Ana: The experience of authorship did not result in any new situation, so to speak. It was my great wish to work with Sandra on the selfish level of friendship. We worked in a sort of luxurious way, since the process was open-ended, lasting for three years in six phases; we started it with the “Corpositions” project. In the beginning, we were working separately and we produced similar principles of movement. In the common process, the specific element was our intuitive work, which we were pursuing according to the concept. We were tacitly focusing on the same thing, “kneading the dough.” I shared the articulating responsibility with Sandra, but there were not too many moments when it surfaced.

Are you fully aware of it?

Ana: I am not. I must still work on it. I have the need to do it, regardless of the authorship. To articulate what you are doing is a basic supposition of being an artist, as much as the wish to learn. Learning about your own work, learning how to work and how to articulate, these are all parts of the process of development as a whole. That is what I gained with the shift towards the author’s position in the “Drunken Forests.” It was the insight that being able to articulate requires work and involvement equal to that of producing the show itself. It is not something that comes by itself, something self-understandable that you may know by simply putting the show on its feet, at least not in my case. As I was becoming aware of my great field of ignorance, these became my priorities: to direct my own engagement precisely to that field – to learn how to articulate.
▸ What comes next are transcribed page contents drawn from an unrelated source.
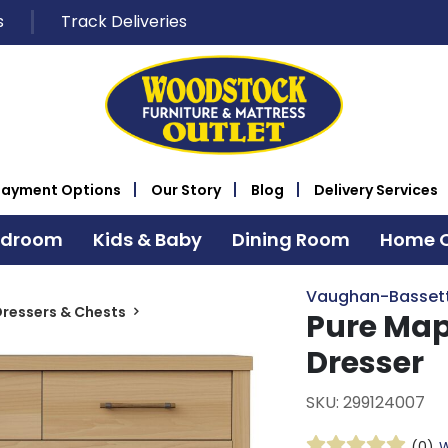
s
Track Deliveries
Payment Options
Our Story
Blog
Delivery Services
edroom
Kids & Baby
Dining Room
Home O
Vaughan-Basset
ressers & Chests
Pure Map
Dresser
SKU: 299124007
(0)
W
What will be your focus in the future, do you have any specific wishes, needs, or plans?

Ana: Recently I have developed an interest in pedagogy as a new type of knowledge, which is more long-term than the performing activity. I am thinking about having a one-year training in pedagogy. I am also interested in doing interactive workshops with children, not in a classical way, but rather in a way that would come closer to the basics of choreographic methodology.
Zrinka: I tend to make short-term plans. I’d like to finish all that I’m involved in. As for my own projects, I would like to work more intensely on the articulating responsibility towards the project that I’m currently in.